Cheina (English: The Agony) is a 2003 Indian Meitei language film directed by Oken Amakcham and produced by Shanti Thokchom. It stars Gurumayum Kalpana, Lingjelthoibi, Wahengbam Somoraj and Thingom Pritam in the lead roles. The story and screenplay was written by Yumnam Rajendra and produced under the banner of Dashu Films. The film got censor certificate on 30 December 2002 and was released on 18 January 2003 at Usha Cinema, Paona Bazar, Imphal.

Plot
Thabal, a village Pradhan, and his wife Thanil lead a happy life but the longing for a child persists. Their locality sister Tharo has a love affair with Thambousana but her mother is not in favour of their relationship.

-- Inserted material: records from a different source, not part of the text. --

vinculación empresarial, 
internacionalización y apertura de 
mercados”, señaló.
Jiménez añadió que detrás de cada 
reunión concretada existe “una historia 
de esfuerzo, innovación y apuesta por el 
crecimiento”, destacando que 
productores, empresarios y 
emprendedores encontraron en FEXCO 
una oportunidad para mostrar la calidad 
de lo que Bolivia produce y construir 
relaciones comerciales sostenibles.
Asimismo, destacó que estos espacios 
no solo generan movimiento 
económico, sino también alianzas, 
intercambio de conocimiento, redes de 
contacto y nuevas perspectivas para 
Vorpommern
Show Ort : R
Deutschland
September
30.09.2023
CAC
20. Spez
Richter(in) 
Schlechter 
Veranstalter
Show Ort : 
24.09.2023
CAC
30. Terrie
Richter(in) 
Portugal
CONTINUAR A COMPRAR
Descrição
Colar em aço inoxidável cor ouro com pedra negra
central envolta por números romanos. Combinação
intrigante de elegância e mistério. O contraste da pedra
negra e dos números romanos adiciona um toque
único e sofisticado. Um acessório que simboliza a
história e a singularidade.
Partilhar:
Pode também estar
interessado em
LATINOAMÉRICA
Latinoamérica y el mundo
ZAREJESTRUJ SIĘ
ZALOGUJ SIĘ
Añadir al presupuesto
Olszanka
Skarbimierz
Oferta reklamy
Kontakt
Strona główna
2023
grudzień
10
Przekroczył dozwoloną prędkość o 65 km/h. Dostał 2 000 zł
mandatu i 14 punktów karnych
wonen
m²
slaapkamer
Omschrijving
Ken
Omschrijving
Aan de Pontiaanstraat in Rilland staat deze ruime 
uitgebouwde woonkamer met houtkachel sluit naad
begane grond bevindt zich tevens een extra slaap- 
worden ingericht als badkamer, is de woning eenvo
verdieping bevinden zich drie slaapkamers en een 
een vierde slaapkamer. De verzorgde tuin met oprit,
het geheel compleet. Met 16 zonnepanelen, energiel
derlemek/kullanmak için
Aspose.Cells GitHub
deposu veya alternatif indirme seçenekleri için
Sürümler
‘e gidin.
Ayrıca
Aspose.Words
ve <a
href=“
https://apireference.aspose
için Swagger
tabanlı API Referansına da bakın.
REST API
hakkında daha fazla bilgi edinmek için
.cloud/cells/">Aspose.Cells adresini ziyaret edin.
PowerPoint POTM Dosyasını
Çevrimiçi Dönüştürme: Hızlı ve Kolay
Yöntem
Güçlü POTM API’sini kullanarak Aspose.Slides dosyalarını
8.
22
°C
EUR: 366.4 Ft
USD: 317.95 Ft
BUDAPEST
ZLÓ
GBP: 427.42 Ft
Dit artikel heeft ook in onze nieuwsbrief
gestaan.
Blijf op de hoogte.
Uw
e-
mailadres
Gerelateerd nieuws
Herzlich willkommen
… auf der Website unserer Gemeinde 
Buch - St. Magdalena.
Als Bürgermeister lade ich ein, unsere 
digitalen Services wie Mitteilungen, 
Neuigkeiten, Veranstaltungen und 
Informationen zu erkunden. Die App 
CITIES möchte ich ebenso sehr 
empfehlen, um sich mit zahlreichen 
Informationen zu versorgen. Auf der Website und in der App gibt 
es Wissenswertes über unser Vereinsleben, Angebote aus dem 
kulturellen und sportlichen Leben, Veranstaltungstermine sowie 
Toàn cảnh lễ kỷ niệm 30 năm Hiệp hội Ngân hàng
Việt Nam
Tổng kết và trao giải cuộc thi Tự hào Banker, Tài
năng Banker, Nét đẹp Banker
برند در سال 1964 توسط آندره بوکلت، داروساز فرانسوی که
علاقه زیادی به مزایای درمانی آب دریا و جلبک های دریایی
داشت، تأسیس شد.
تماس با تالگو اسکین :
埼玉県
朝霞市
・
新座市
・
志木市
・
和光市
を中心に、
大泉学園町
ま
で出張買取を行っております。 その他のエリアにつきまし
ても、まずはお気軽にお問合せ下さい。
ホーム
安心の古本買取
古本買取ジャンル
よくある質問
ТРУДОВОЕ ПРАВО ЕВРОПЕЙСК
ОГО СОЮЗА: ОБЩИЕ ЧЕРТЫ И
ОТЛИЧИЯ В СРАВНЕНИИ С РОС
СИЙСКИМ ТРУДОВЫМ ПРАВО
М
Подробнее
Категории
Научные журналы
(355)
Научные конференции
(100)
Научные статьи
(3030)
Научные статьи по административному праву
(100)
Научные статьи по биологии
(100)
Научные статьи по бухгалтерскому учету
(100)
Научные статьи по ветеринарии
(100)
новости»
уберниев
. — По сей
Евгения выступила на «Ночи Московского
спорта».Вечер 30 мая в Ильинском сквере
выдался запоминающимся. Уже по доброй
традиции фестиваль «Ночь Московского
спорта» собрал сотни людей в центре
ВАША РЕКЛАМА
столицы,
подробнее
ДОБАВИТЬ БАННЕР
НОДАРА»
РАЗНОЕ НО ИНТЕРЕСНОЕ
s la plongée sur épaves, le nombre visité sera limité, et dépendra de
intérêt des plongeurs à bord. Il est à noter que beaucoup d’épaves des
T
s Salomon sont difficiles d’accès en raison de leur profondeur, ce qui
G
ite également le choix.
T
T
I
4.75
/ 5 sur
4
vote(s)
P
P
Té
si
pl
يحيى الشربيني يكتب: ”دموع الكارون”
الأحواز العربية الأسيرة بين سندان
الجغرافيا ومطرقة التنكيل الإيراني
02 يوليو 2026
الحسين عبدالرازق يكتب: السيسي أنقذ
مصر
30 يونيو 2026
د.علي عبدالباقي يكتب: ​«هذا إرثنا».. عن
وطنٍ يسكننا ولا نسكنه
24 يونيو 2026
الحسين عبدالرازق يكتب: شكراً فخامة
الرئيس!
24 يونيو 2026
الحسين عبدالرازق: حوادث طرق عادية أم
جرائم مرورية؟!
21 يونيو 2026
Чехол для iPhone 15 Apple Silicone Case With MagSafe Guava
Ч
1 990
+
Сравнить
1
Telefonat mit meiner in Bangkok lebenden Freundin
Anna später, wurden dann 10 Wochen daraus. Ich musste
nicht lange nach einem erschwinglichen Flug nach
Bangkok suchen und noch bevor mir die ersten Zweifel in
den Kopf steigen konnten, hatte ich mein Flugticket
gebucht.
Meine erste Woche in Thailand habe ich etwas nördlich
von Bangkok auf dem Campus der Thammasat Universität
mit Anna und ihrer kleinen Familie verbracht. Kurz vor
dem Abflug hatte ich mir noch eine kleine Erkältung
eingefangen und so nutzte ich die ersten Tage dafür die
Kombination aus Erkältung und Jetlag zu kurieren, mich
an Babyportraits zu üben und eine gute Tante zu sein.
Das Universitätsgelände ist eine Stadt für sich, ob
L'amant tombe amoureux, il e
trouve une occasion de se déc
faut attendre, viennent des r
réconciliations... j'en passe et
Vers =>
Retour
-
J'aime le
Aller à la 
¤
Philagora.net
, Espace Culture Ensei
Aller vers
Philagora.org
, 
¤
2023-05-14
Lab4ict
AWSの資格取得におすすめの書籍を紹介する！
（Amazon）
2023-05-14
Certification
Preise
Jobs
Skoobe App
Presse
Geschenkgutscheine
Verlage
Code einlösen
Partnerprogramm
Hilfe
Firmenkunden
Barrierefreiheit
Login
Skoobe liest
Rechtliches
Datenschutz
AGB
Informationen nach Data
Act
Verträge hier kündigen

The former gets married to Thembung, a Brahmin, but Thambousana has no idea about it since he is pursuing his further studies outside the state. He keeps sending letters to Tharo.  She does not want to disclose her current status as she knows Thambousana's nature. When Tharo narrates it to Thanil, the latter decides to bear the burden. She secretly keeps all the letters sent to Tharo. Incidentally, Thabal comes across it and sees Thanil in a very bad light. In a fit of rage, Thabal throttles Thanil. She dies in the moment. When Tharo comes to take the letters, Thabal finally understands the real owner. He is filled with full of regret and remorse. Thabal suffers from depression which also costs his life at the end.

Cast
 Gurumayum Kalpana as Yumnam Thanil Devi
 Lingjelthoibi as Tharo
 Wahengbam Somoraj as Thabal
 Thingom Pritam as Thambousana
 Chandrahas as Thembung
 Longjam Ongbi Lalitabi as Tharo's mother
 Oken Amakcham as Doctor
 Mangangsana as Pena player
 Baby Sanjeeta
 Jagdish
 Gouranityai
 Nenu
 Bimol
 Hemabati
 Karuna
 Bharat

Accolades
The movie won the Best Feature Film award at the 6th Manipur State Film Festival.

Soundtrack
Oken Amakcham composed the soundtrack for the film and Sarat Yumnam, R.K. Lalmani and Y. Swarnalata wrote the lyrics. The songs are titled Leinam Leinam, Punshigi Ahanba, Tanglou Thenglaba and Thabal Pharaba Ahing.